━━ Material to process ━━

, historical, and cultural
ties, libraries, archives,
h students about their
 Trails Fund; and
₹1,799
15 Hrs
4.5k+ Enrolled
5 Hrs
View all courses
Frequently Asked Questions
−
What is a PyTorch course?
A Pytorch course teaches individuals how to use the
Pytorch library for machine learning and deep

━━━
━━ Material to process ━━

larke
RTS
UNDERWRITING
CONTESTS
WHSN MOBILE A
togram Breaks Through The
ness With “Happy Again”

━━━
━━ Material to process ━━

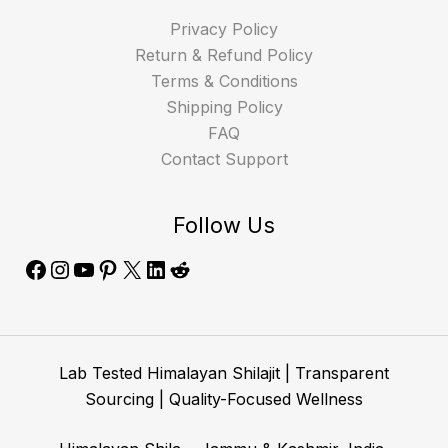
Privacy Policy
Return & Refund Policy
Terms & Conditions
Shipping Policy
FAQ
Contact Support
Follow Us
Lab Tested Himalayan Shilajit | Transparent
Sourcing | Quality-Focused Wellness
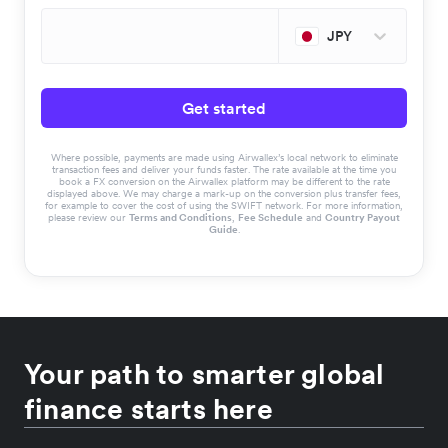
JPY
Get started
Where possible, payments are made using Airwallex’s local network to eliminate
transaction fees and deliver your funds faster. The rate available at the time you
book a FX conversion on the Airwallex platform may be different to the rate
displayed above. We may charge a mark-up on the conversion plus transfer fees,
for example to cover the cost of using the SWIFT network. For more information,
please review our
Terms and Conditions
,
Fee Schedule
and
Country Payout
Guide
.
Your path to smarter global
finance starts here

━━━

> _Brief_:
Look above for the line that contains "What is a PyTorch course?". Starting there, transcribe every line exactly until you have copied the line that contains "Pytorch library for machine learning and deep".

> _Output_:
What is a PyTorch course?
A Pytorch course teaches individuals how to use the
Pytorch library for machine learning and deep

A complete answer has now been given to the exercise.